Nonlinear solver: deal with failure #2744

tjhei · 2018-12-19T03:44:27Z

This introduces a new setting to decide what should happen if the
nonlinear solver fails to converge.

The old behavior was to "just continue", which is an unsafe choice.

tjhei · 2018-12-19T03:44:45Z

@jdannberg something like this?

gassmoeller

I like the change and structure of the implementation, but I would like to keep the code out of Simulator::run and have some suggestions for the wording. What do you think about it?

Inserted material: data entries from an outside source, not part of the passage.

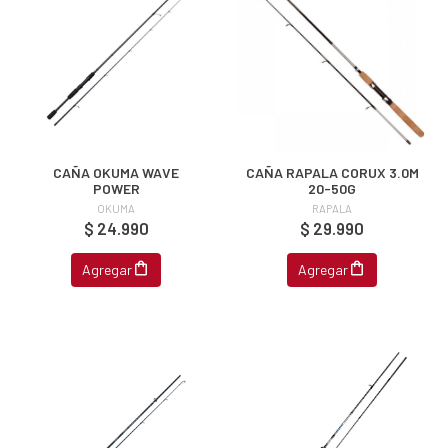
CAÑA OKUMA WAVE
CAÑA RAPALA CORUX 3.0M
POWER
20-50G
OKUMA
RAPALA
$ 24.990
$ 29.990
Agregar
Agregar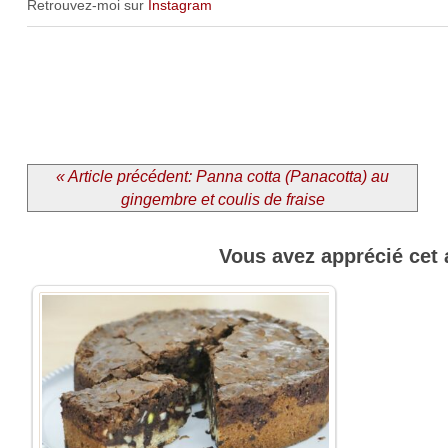
Retrouvez-moi sur
Instagram
« Article précédent: Panna cotta (Panacotta) au
gingembre et coulis de fraise
Vous avez apprécié cet 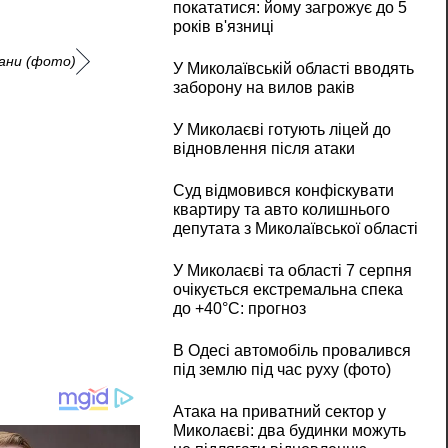
покататися: йому загрожує до 5
років в'язниці
тани (фото)
У Миколаївській області вводять
заборону на вилов раків
У Миколаєві готують ліцей до
відновлення після атаки
Суд відмовився конфіскувати
квартиру та авто колишнього
депутата з Миколаївської області
У Миколаєві та області 7 серпня
очікується екстремальна спека
до +40°C: прогноз
В Одесі автомобіль провалився
під землю під час руху (фото)
Атака на приватний сектор у
Миколаєві: два будинки можуть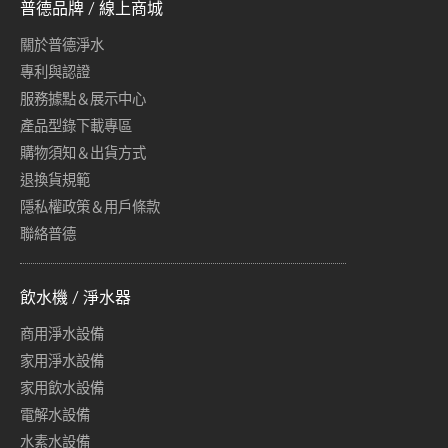
普德品牌 / 線上商城
關於普德淨水
專利與認證
服務據點＆展示中心
產品型錄下載專區
購物須知＆出貨方式
退換貨規範
隱私權政策＆用戶條款
聯絡普德
飲水機 / 淨水器
商用淨水設備
家用淨水設備
家用飲水設備
電解水設備
水素水設備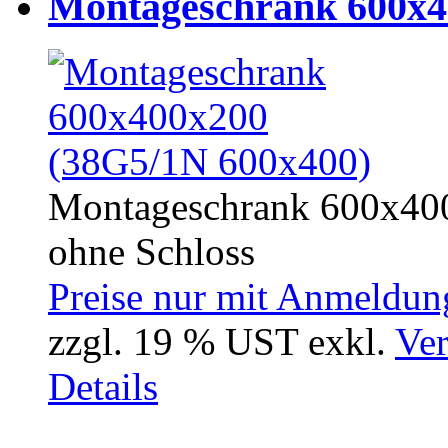
Montageschrank 600x4
Montageschrank 600x400
ohne Schloss
Preise nur mit Anmeldung
zzgl. 19 % UST exkl.
Ver
Details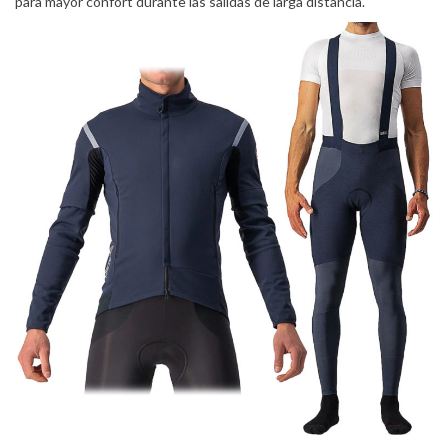
para mayor confort durante las salidas de larga distancia.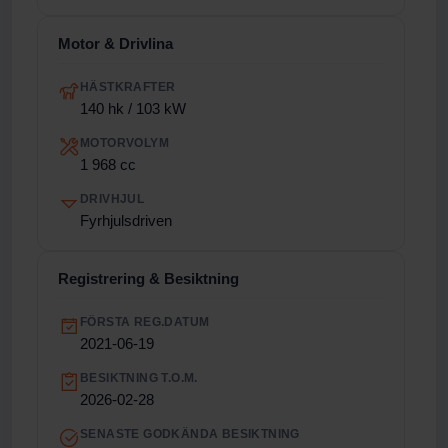
Motor & Drivlina
HÄSTKRAFTER
140 hk / 103 kW
MOTORVOLYM
1 968 cc
DRIVHJUL
Fyrhjulsdriven
Registrering & Besiktning
FÖRSTA REG.DATUM
2021-06-19
BESIKTNING T.O.M.
2026-02-28
SENASTE GODKÄNDA BESIKTNING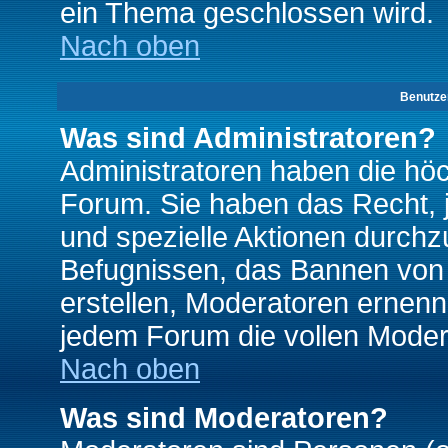
ein Thema geschlossen wird.
Nach oben
Benutze
Was sind Administratoren?
Administratoren haben die hö
Forum. Sie haben das Recht, 
und spezielle Aktionen durchz
Befugnissen, das Bannen von
erstellen, Moderatoren ernen
jedem Forum die vollen Moder
Nach oben
Was sind Moderatoren?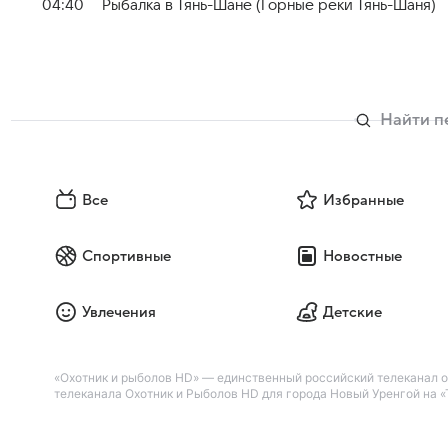
04:40
Рыбалка в Тянь-Шане (Горные реки Тянь-Шаня)
Все
Избранные
Спортивные
Новостные
Увлечения
Детские
«Охотник и рыболов HD» — единственный российский телеканал 
телеканала Охотник и Рыболов HD для города Новый Уренгой на «Т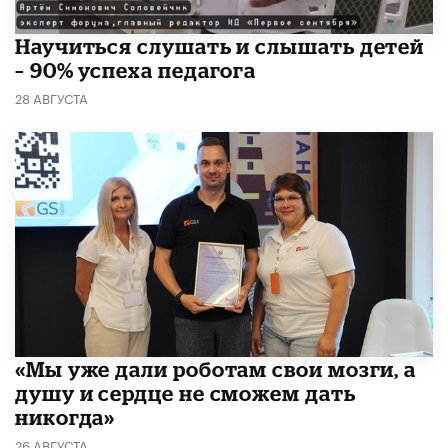
Научиться слушать и слышать детей
– 90% успеха педагога
28 АВГУСТА
«Мы уже дали роботам свои мозги, а
душу и сердце не сможем дать
никогда»
26 АВГУСТА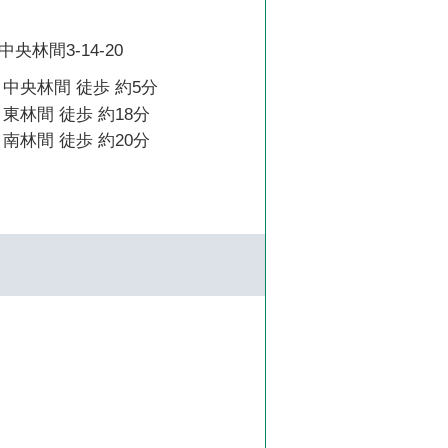
央林間3-14-20
中央林間 徒歩 約5分
東林間 徒歩 約18分
南林間 徒歩 約20分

gassmoeller · 2019-01-02T14:47:20Z

source/simulator/core.cc

        if (! (parameters.skip_solvers_on_initial_refinement
               && pre_refinement_step < parameters.initial_adaptive_refinement))
          {
            start_timestep ();

            // then do the core work: assemble systems and solve
-            solve_timestep ();


I somewhat dislike adding so many lines in the main run loop that are unrelated to it. Conceptionally it is the responsibility of the solve_timestep function to handle non-convergence. Could we move the whole try-catch block into solve_timestep, and modify the code in run to the following:

const bool retry_timestep = solve_timestep(); if (retry_timestep) continue;

All of the exception handling can stay the same, but it keep this loop readable.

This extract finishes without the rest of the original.